» **What to produce**: Please transcribe the listing that follows exactly; images are to be excluded.

+ + + + + + +

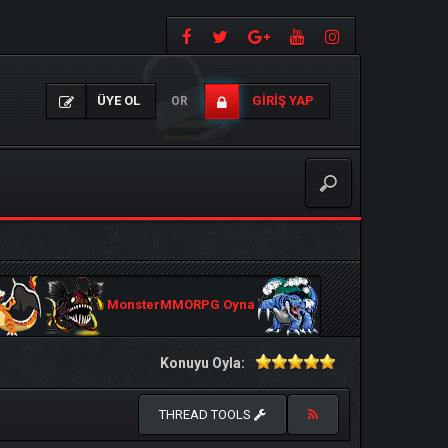
ÜYE OL
GIRIŞ YAP
OR
MonsterMMORPG Oyna
Konuyu Oyla:
THREAD TOOLS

+ + + + + + +

» **Task answer**:
ÜYE OL
GIRIŞ YAP
OR
MonsterMMORPG Oyna
Konuyu Oyla:
THREAD TOOLS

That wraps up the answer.